Study Design. A genetic association study. Objective. The aim of this study was to investigate whether rs1978060 of TBX1 gene was a susceptible locus of adolescent idiopathic scoliosis (AIS) in the Chinese Han population and to better define the functional role of TBX1 in the development and progression of AIS. Summary of Background Data. A recent genome-wide association study reported a novel susceptible locus in TBX1 gene, which was associated with the development of AIS in the Japanese population. However, there is a paucity of knowledge concerning the functional role of TBX1 in the Chinese AIS population. Methods. The SNP rs1978060 was genotyped in 1725 female AIS patients and 2600 healthy controls. Paraspinal muscle samples were collected from 30 AIS patients and 26 age-matched congenital scoliosis (CS) patients for the analysis of tissue expression. The differences of genotype and allele distributions between the patients and the controls were calculated using the chi(2) test. The Pearson correlation analysis was carried out to investigate the relation between the expression of the PAX1 gene and the curve severity. Results. SNP rs1978060 was significantly associated with the susceptibility of AIS. Allele G of rs1978060 could significantly add to the risk of AIS with an odds ratio of 1.12. The tissue expression of TBX1 was obviously decreased in AIS patients.
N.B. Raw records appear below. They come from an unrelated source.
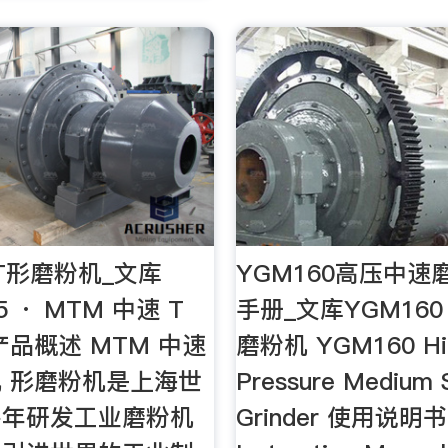
T形磨粉机_文库
YGM160高压中速
15 · MTM 中速 T
手册_文库YGM16
产品概述 MTM 中速
磨粉机 YGM160 Hi
机 形磨粉机是上海世
Pressure Medium 
多年研发工业磨粉机
Grinder 使用说明书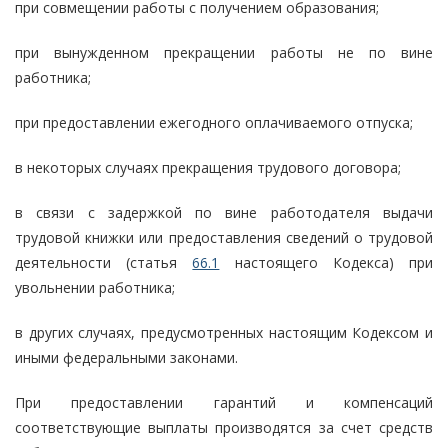
при совмещении работы с получением образования;
при вынужденном прекращении работы не по вине
работника;
при предоставлении ежегодного оплачиваемого отпуска;
в некоторых случаях прекращения трудового договора;
в связи с задержкой по вине работодателя выдачи
трудовой книжки или предоставления сведений о трудовой
деятельности (статья
66.1
настоящего Кодекса) при
увольнении работника;
в других случаях, предусмотренных настоящим Кодексом и
иными федеральными законами.
При предоставлении гарантий и компенсаций
соответствующие выплаты производятся за счет средств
There was a remarkable correlation between the curve magnitude and the TBX1 expression (r = -0.519, P = 0.003). Conclusion. The association between TBX1 and the susceptibility of AIS was successfully replicated in the Chinese population. Moreover, rs1978060 may be a functional variant regulating the expression of TBX1. More studies were warranted to explore the functional role of TBX1 in the onset and progression of AIS.